## Task description
Where does the word "digitales" occur in the material? Copy each line that has it.

## Data shown
-------

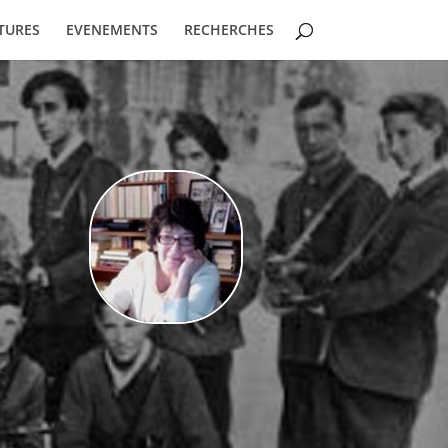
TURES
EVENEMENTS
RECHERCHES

-------

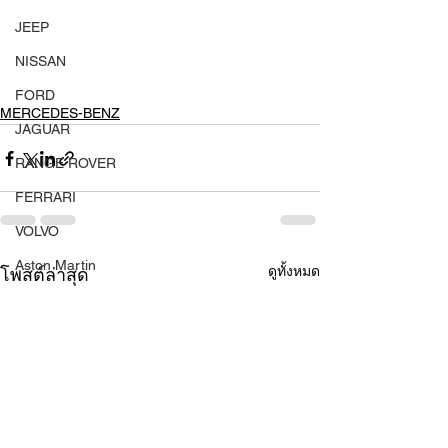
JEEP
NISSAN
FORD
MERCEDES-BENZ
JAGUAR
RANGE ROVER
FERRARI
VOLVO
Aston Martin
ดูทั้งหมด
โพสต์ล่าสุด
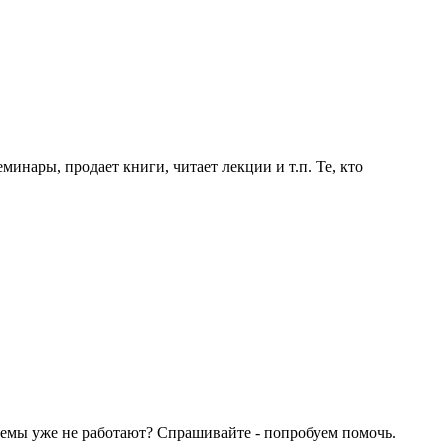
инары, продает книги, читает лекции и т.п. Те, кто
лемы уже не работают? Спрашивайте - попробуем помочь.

-------

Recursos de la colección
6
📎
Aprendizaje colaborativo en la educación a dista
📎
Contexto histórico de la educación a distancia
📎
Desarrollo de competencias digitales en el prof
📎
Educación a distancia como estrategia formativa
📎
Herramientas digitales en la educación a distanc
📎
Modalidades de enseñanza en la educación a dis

-------

## Written answer
Desarrollo de competencias digitales en el prof
Herramientas digitales en la educación a distanc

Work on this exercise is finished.